Effective rounding, on the other hand, provides the unique opportunity to learn from patients about what they feel could make a particular aspect of care excellent. In dialogue, patients can more effectively share examples of the excellence (or lack thereof) they saw from their care team. Listening to these stories allows you to develop a stronger sense for how patients define an excellent experience for that aspect of care. Asking a few questions face to face and engaging in conversation goes a long way into gaining insight into how your patients define excellent care, while simultaneously building relationships with your patients by showing that you care about not just their health, but also their care experience.

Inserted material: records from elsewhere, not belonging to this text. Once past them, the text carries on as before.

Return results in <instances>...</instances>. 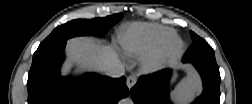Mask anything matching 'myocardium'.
<instances>
[{
    "instance_id": "1",
    "label": "myocardium",
    "mask_w": 252,
    "mask_h": 104,
    "mask_svg": "<svg viewBox=\"0 0 252 104\" xmlns=\"http://www.w3.org/2000/svg\"><path fill=\"white\" fill-rule=\"evenodd\" d=\"M184 51V43L175 36L159 49L149 53L144 57L141 63V69L145 73L153 72L164 62L179 57Z\"/></svg>"
}]
</instances>
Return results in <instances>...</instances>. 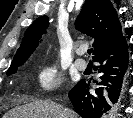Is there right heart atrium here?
I'll return each mask as SVG.
<instances>
[{"label": "right heart atrium", "mask_w": 133, "mask_h": 118, "mask_svg": "<svg viewBox=\"0 0 133 118\" xmlns=\"http://www.w3.org/2000/svg\"><path fill=\"white\" fill-rule=\"evenodd\" d=\"M62 81L61 73L55 62L43 63L37 70V83L42 91L50 92L57 89Z\"/></svg>", "instance_id": "obj_1"}]
</instances>
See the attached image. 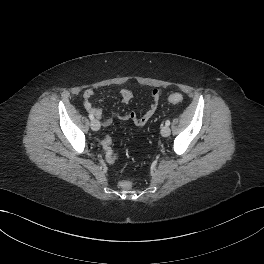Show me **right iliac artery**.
Listing matches in <instances>:
<instances>
[{"label": "right iliac artery", "instance_id": "1", "mask_svg": "<svg viewBox=\"0 0 264 264\" xmlns=\"http://www.w3.org/2000/svg\"><path fill=\"white\" fill-rule=\"evenodd\" d=\"M89 118H90L91 120H93V119H94V116H93L92 114H89Z\"/></svg>", "mask_w": 264, "mask_h": 264}]
</instances>
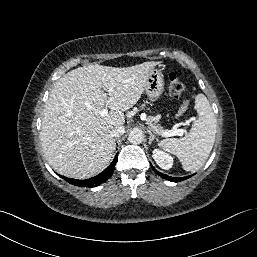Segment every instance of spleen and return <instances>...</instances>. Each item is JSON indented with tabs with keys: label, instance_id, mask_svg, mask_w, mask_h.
<instances>
[{
	"label": "spleen",
	"instance_id": "3e777b00",
	"mask_svg": "<svg viewBox=\"0 0 257 257\" xmlns=\"http://www.w3.org/2000/svg\"><path fill=\"white\" fill-rule=\"evenodd\" d=\"M195 108L198 119L188 135L179 139H164L159 143L165 151L179 158L184 170L191 172L197 171L206 162L217 131V120L205 95L196 96Z\"/></svg>",
	"mask_w": 257,
	"mask_h": 257
}]
</instances>
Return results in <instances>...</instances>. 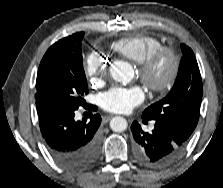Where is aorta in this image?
<instances>
[{"mask_svg": "<svg viewBox=\"0 0 223 188\" xmlns=\"http://www.w3.org/2000/svg\"><path fill=\"white\" fill-rule=\"evenodd\" d=\"M110 74L117 82H128L133 77V68L126 61H115L110 68ZM127 126L126 119L120 116H116L110 121V128L115 132L125 131Z\"/></svg>", "mask_w": 223, "mask_h": 188, "instance_id": "obj_1", "label": "aorta"}]
</instances>
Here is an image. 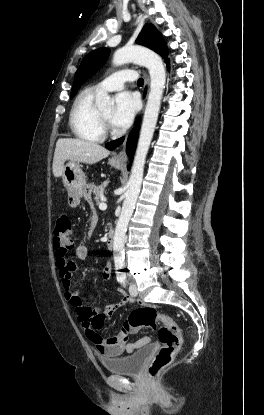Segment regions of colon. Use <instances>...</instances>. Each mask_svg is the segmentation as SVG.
Listing matches in <instances>:
<instances>
[{"instance_id":"obj_1","label":"colon","mask_w":264,"mask_h":415,"mask_svg":"<svg viewBox=\"0 0 264 415\" xmlns=\"http://www.w3.org/2000/svg\"><path fill=\"white\" fill-rule=\"evenodd\" d=\"M54 241L57 250H61L62 252H68L72 248V224L70 217L66 214L59 216L57 219L54 230ZM90 319L93 328L98 331L103 326L105 315L102 311L95 309ZM157 323L161 324L159 339L162 343V348L148 367V375L152 381L157 380L161 371L171 363L174 355L181 348L182 335L177 322L171 316L159 311L154 306L143 305L128 316L125 321V327L122 330V339L126 341L128 338L127 327L146 329L155 327ZM91 338L94 341H98L101 337L96 333Z\"/></svg>"}]
</instances>
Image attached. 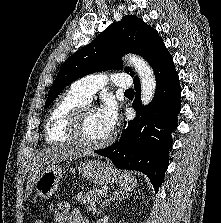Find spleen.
<instances>
[{
  "label": "spleen",
  "mask_w": 221,
  "mask_h": 223,
  "mask_svg": "<svg viewBox=\"0 0 221 223\" xmlns=\"http://www.w3.org/2000/svg\"><path fill=\"white\" fill-rule=\"evenodd\" d=\"M120 184L125 191H131L136 187V179L129 173L119 174Z\"/></svg>",
  "instance_id": "3e777b00"
}]
</instances>
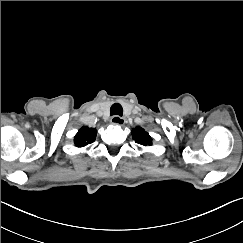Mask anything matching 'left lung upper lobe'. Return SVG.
Returning <instances> with one entry per match:
<instances>
[{
  "label": "left lung upper lobe",
  "mask_w": 243,
  "mask_h": 243,
  "mask_svg": "<svg viewBox=\"0 0 243 243\" xmlns=\"http://www.w3.org/2000/svg\"><path fill=\"white\" fill-rule=\"evenodd\" d=\"M132 135H133V139L135 140L136 143H139L141 145L146 146L151 145L152 143V139L150 137V135L144 131L143 128L141 127H136L132 130Z\"/></svg>",
  "instance_id": "obj_1"
}]
</instances>
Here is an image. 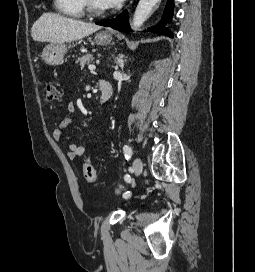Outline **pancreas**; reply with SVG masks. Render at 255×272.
<instances>
[{"instance_id":"1","label":"pancreas","mask_w":255,"mask_h":272,"mask_svg":"<svg viewBox=\"0 0 255 272\" xmlns=\"http://www.w3.org/2000/svg\"><path fill=\"white\" fill-rule=\"evenodd\" d=\"M94 56L91 55V54H86L82 57H79L77 60H76V63L80 65L81 68L84 67L85 64H89L91 63L92 61H94Z\"/></svg>"}]
</instances>
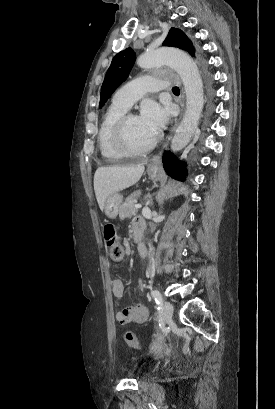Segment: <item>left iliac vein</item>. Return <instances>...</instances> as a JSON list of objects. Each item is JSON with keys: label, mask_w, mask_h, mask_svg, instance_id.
I'll list each match as a JSON object with an SVG mask.
<instances>
[{"label": "left iliac vein", "mask_w": 275, "mask_h": 409, "mask_svg": "<svg viewBox=\"0 0 275 409\" xmlns=\"http://www.w3.org/2000/svg\"><path fill=\"white\" fill-rule=\"evenodd\" d=\"M173 311H174L173 305L170 302L165 301L163 303V315L165 323H169L171 321Z\"/></svg>", "instance_id": "left-iliac-vein-1"}]
</instances>
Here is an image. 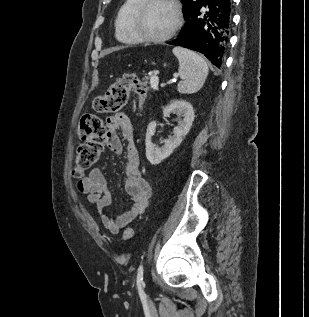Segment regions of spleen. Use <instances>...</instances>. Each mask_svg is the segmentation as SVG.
<instances>
[{
    "instance_id": "1",
    "label": "spleen",
    "mask_w": 309,
    "mask_h": 317,
    "mask_svg": "<svg viewBox=\"0 0 309 317\" xmlns=\"http://www.w3.org/2000/svg\"><path fill=\"white\" fill-rule=\"evenodd\" d=\"M172 51L179 61L178 74L182 79L177 85V91L182 94L196 93L207 78L209 71L207 63L191 50L174 47Z\"/></svg>"
}]
</instances>
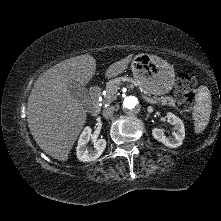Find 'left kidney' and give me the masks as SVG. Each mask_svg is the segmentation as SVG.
<instances>
[{
	"instance_id": "obj_1",
	"label": "left kidney",
	"mask_w": 221,
	"mask_h": 221,
	"mask_svg": "<svg viewBox=\"0 0 221 221\" xmlns=\"http://www.w3.org/2000/svg\"><path fill=\"white\" fill-rule=\"evenodd\" d=\"M166 117L167 121L174 126V138L166 137L163 130L159 128L152 129V135L157 141L161 142L165 146L170 148H177L182 145V142L185 138L184 123L173 113H167Z\"/></svg>"
}]
</instances>
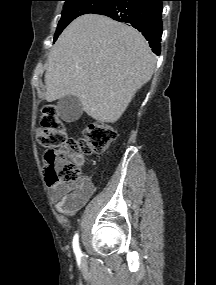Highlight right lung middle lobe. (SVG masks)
Masks as SVG:
<instances>
[{"instance_id": "1", "label": "right lung middle lobe", "mask_w": 216, "mask_h": 285, "mask_svg": "<svg viewBox=\"0 0 216 285\" xmlns=\"http://www.w3.org/2000/svg\"><path fill=\"white\" fill-rule=\"evenodd\" d=\"M65 1L61 19L58 23L54 42L64 28L78 16L94 13L98 9L107 6L115 0H63Z\"/></svg>"}]
</instances>
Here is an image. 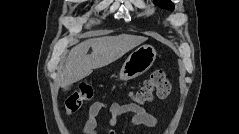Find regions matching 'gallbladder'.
Segmentation results:
<instances>
[{
    "label": "gallbladder",
    "mask_w": 239,
    "mask_h": 134,
    "mask_svg": "<svg viewBox=\"0 0 239 134\" xmlns=\"http://www.w3.org/2000/svg\"><path fill=\"white\" fill-rule=\"evenodd\" d=\"M69 87H70V85L63 86V89H64V90H68V89H69Z\"/></svg>",
    "instance_id": "1"
}]
</instances>
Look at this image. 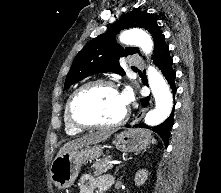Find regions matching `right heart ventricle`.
Segmentation results:
<instances>
[{
    "label": "right heart ventricle",
    "mask_w": 221,
    "mask_h": 193,
    "mask_svg": "<svg viewBox=\"0 0 221 193\" xmlns=\"http://www.w3.org/2000/svg\"><path fill=\"white\" fill-rule=\"evenodd\" d=\"M64 120H65V131H66V133H67L68 135H70V136H75V135L80 134V133L83 131V129H80V128L74 126V125L70 122V120H69V118H68V115H67V109H66V108H65V110H64Z\"/></svg>",
    "instance_id": "e07e8e85"
}]
</instances>
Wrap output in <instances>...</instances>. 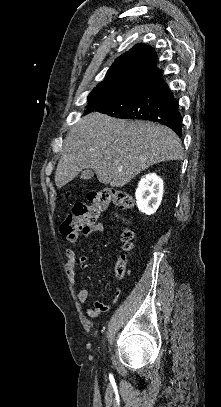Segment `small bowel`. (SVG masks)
Here are the masks:
<instances>
[{
	"instance_id": "obj_1",
	"label": "small bowel",
	"mask_w": 221,
	"mask_h": 407,
	"mask_svg": "<svg viewBox=\"0 0 221 407\" xmlns=\"http://www.w3.org/2000/svg\"><path fill=\"white\" fill-rule=\"evenodd\" d=\"M104 231L103 226L100 224L97 233H102ZM66 241L68 243H73L74 240L71 238L66 237ZM64 255L66 257V263L64 265V271L67 277L68 282L72 285H76V263H77V256L75 251L72 248H66L64 250ZM80 267L83 270L89 268V256L82 255L79 258ZM121 295V289L116 288L112 295V303L116 302ZM90 296V290L88 288H81L77 294L76 299L79 304H84ZM109 309V305L101 302L100 300H94L92 304V308L88 310L87 314L89 317L93 318L98 316L99 314H103L107 312Z\"/></svg>"
}]
</instances>
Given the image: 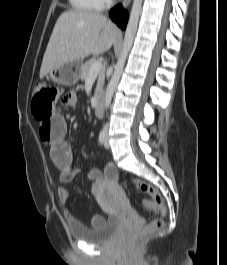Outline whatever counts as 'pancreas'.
<instances>
[{
    "label": "pancreas",
    "mask_w": 227,
    "mask_h": 265,
    "mask_svg": "<svg viewBox=\"0 0 227 265\" xmlns=\"http://www.w3.org/2000/svg\"><path fill=\"white\" fill-rule=\"evenodd\" d=\"M96 62H99V61L97 58L94 57V58L89 59L88 61L85 62L84 65H82L81 73H80L81 81H84L87 79V77L89 76L90 67ZM104 80H105L104 71H100L98 73V81H97V86H96V91H95L96 95L102 90L103 85H104Z\"/></svg>",
    "instance_id": "1"
}]
</instances>
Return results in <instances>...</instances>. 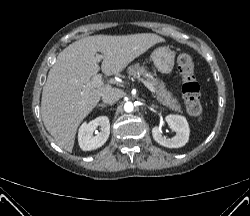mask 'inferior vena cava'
<instances>
[{"label":"inferior vena cava","instance_id":"1","mask_svg":"<svg viewBox=\"0 0 250 216\" xmlns=\"http://www.w3.org/2000/svg\"><path fill=\"white\" fill-rule=\"evenodd\" d=\"M123 91L118 88H109L102 94L104 103L111 104L123 97Z\"/></svg>","mask_w":250,"mask_h":216}]
</instances>
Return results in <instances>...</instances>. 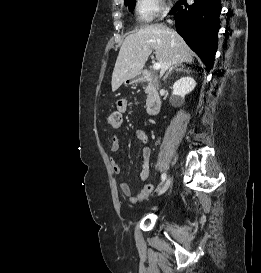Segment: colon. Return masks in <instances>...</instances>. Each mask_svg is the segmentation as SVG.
Instances as JSON below:
<instances>
[{"label": "colon", "instance_id": "1", "mask_svg": "<svg viewBox=\"0 0 261 273\" xmlns=\"http://www.w3.org/2000/svg\"><path fill=\"white\" fill-rule=\"evenodd\" d=\"M108 124L112 128H119L122 124V115L120 112H112L108 118Z\"/></svg>", "mask_w": 261, "mask_h": 273}]
</instances>
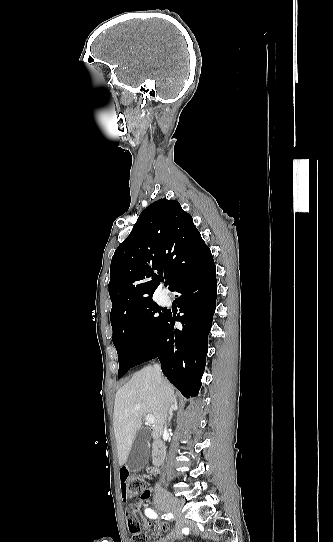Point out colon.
<instances>
[{"label": "colon", "instance_id": "colon-1", "mask_svg": "<svg viewBox=\"0 0 333 542\" xmlns=\"http://www.w3.org/2000/svg\"><path fill=\"white\" fill-rule=\"evenodd\" d=\"M152 473L153 467H148L147 474L150 475ZM128 481L129 486L127 489V497L144 498L146 496V483L142 476L130 473ZM125 510L127 513H136L138 510V505L136 502H127L125 505ZM132 518H136V515H132ZM129 528L133 533L132 542H149V537L143 531H141V528L137 523H131Z\"/></svg>", "mask_w": 333, "mask_h": 542}]
</instances>
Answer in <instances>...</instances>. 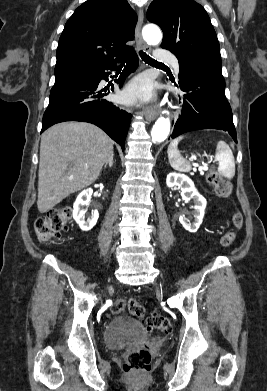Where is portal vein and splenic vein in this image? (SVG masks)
Segmentation results:
<instances>
[{
  "instance_id": "1",
  "label": "portal vein and splenic vein",
  "mask_w": 267,
  "mask_h": 391,
  "mask_svg": "<svg viewBox=\"0 0 267 391\" xmlns=\"http://www.w3.org/2000/svg\"><path fill=\"white\" fill-rule=\"evenodd\" d=\"M190 160L193 161V160H195V159H191V158H190ZM193 165L196 166L197 164H196V163H193ZM207 168H208L207 165H204L203 167H201V169H207Z\"/></svg>"
}]
</instances>
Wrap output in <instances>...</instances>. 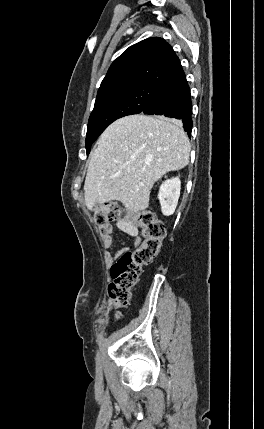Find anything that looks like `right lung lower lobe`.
<instances>
[{
	"label": "right lung lower lobe",
	"mask_w": 264,
	"mask_h": 429,
	"mask_svg": "<svg viewBox=\"0 0 264 429\" xmlns=\"http://www.w3.org/2000/svg\"><path fill=\"white\" fill-rule=\"evenodd\" d=\"M142 113L178 119L188 136H191L192 102L190 88L181 66L158 87Z\"/></svg>",
	"instance_id": "98d812e1"
}]
</instances>
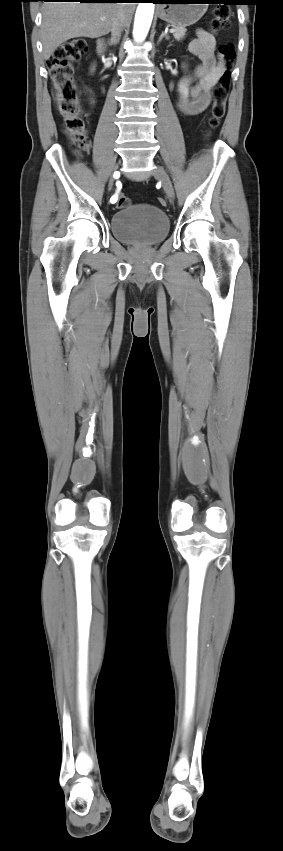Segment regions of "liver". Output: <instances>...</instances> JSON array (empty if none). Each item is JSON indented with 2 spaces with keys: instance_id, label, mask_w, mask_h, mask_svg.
<instances>
[{
  "instance_id": "6515ba94",
  "label": "liver",
  "mask_w": 283,
  "mask_h": 851,
  "mask_svg": "<svg viewBox=\"0 0 283 851\" xmlns=\"http://www.w3.org/2000/svg\"><path fill=\"white\" fill-rule=\"evenodd\" d=\"M134 9L133 3L46 2L41 24L44 59L48 60L57 47L72 38L107 35L121 11L125 25H129Z\"/></svg>"
}]
</instances>
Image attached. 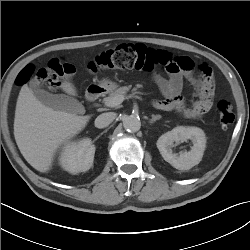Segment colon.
<instances>
[{"label":"colon","instance_id":"5ec220e1","mask_svg":"<svg viewBox=\"0 0 250 250\" xmlns=\"http://www.w3.org/2000/svg\"><path fill=\"white\" fill-rule=\"evenodd\" d=\"M186 57L175 56L163 50L146 47L141 44H121L97 55L87 64L90 73L112 69H134L139 71H153L160 69L169 74L180 73L190 68ZM74 73L71 64L59 59H52L46 68L36 70L33 66L24 67L16 77L17 85L26 84L32 77L50 89H57L64 77ZM211 69L202 64L199 66V80L195 85L192 102H201L206 99L212 90ZM218 119L223 129L229 128L235 116L231 104L221 100L216 106Z\"/></svg>","mask_w":250,"mask_h":250}]
</instances>
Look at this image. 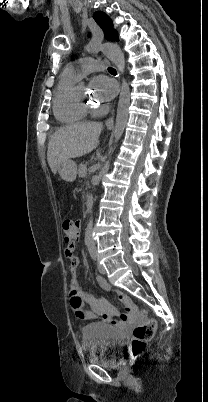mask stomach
<instances>
[{
  "label": "stomach",
  "mask_w": 208,
  "mask_h": 402,
  "mask_svg": "<svg viewBox=\"0 0 208 402\" xmlns=\"http://www.w3.org/2000/svg\"><path fill=\"white\" fill-rule=\"evenodd\" d=\"M58 174L65 182H74L77 176V164L73 160L63 162L58 168Z\"/></svg>",
  "instance_id": "stomach-1"
}]
</instances>
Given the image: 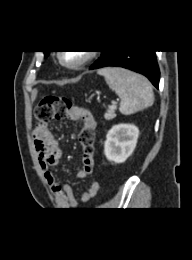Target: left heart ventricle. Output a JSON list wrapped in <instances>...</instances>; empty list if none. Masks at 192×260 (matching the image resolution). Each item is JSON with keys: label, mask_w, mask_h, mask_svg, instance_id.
Segmentation results:
<instances>
[{"label": "left heart ventricle", "mask_w": 192, "mask_h": 260, "mask_svg": "<svg viewBox=\"0 0 192 260\" xmlns=\"http://www.w3.org/2000/svg\"><path fill=\"white\" fill-rule=\"evenodd\" d=\"M83 55L84 52L81 51H68L63 54L65 61L69 63L77 62Z\"/></svg>", "instance_id": "left-heart-ventricle-1"}]
</instances>
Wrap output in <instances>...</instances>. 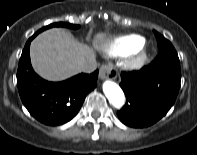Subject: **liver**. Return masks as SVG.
I'll list each match as a JSON object with an SVG mask.
<instances>
[{
  "label": "liver",
  "instance_id": "1",
  "mask_svg": "<svg viewBox=\"0 0 197 155\" xmlns=\"http://www.w3.org/2000/svg\"><path fill=\"white\" fill-rule=\"evenodd\" d=\"M105 38V33L96 35L94 45L97 49ZM30 56L34 70L50 81L67 79L79 73L83 64L96 59L92 48L74 40L61 28L39 34L31 42Z\"/></svg>",
  "mask_w": 197,
  "mask_h": 155
}]
</instances>
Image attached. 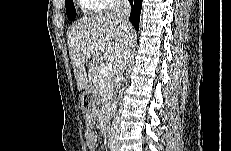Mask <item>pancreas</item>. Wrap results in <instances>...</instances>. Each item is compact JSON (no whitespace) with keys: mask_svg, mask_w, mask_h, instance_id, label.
Listing matches in <instances>:
<instances>
[{"mask_svg":"<svg viewBox=\"0 0 231 151\" xmlns=\"http://www.w3.org/2000/svg\"><path fill=\"white\" fill-rule=\"evenodd\" d=\"M92 82L95 88L102 93L104 104H107L113 94V74L110 72L107 75H103L100 73V68H98L92 78Z\"/></svg>","mask_w":231,"mask_h":151,"instance_id":"cf45deb5","label":"pancreas"}]
</instances>
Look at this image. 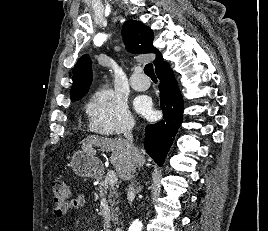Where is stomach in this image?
Segmentation results:
<instances>
[{
	"label": "stomach",
	"instance_id": "stomach-1",
	"mask_svg": "<svg viewBox=\"0 0 268 231\" xmlns=\"http://www.w3.org/2000/svg\"><path fill=\"white\" fill-rule=\"evenodd\" d=\"M70 164L75 174L80 177L96 178L102 173L100 160L84 149L73 153Z\"/></svg>",
	"mask_w": 268,
	"mask_h": 231
}]
</instances>
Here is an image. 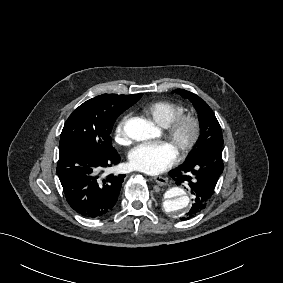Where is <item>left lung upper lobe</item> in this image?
<instances>
[{
  "mask_svg": "<svg viewBox=\"0 0 283 283\" xmlns=\"http://www.w3.org/2000/svg\"><path fill=\"white\" fill-rule=\"evenodd\" d=\"M174 92L180 94L184 98H188L198 112L200 122V137L194 147L193 152L187 160L200 155L203 151L211 148H222L223 137L221 127L216 119L212 109L206 102L194 93L184 89H176Z\"/></svg>",
  "mask_w": 283,
  "mask_h": 283,
  "instance_id": "1",
  "label": "left lung upper lobe"
}]
</instances>
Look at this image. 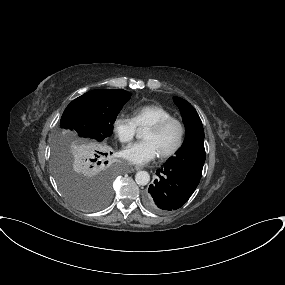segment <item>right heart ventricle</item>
<instances>
[{
    "mask_svg": "<svg viewBox=\"0 0 285 285\" xmlns=\"http://www.w3.org/2000/svg\"><path fill=\"white\" fill-rule=\"evenodd\" d=\"M169 117H172V114L157 104L143 105L133 111V119L138 128H147Z\"/></svg>",
    "mask_w": 285,
    "mask_h": 285,
    "instance_id": "obj_1",
    "label": "right heart ventricle"
}]
</instances>
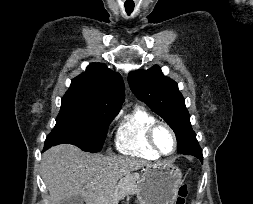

Another approach which can be used to great affect is finding performance champions by using the Rankings application on PRCEasyView.com. This tool identifies both those units in your organization that are in the top ten percent and those units which have made the greatest improvements. By examining a twelve-month span of data, you can see your highest scoring units (we recommend looking to see who is in the 90th percentile or above, if possible). By looking at two years of data, you can clearly identify the units that have made the biggest gains in scores from one year to the next. Use this data to begin conversations: what have they focused on improving? What are their best practices?

Through these constructive conversations, you’ll harvest invaluable insights from both your patients and the ones who work closely with them. By developing a dialogue and data-based practices for understanding what you might have done differently, you will eventually find yourself spending less time with the spirit of the stairs and more time thinking forward, armed with thoughtful interpretation of the past.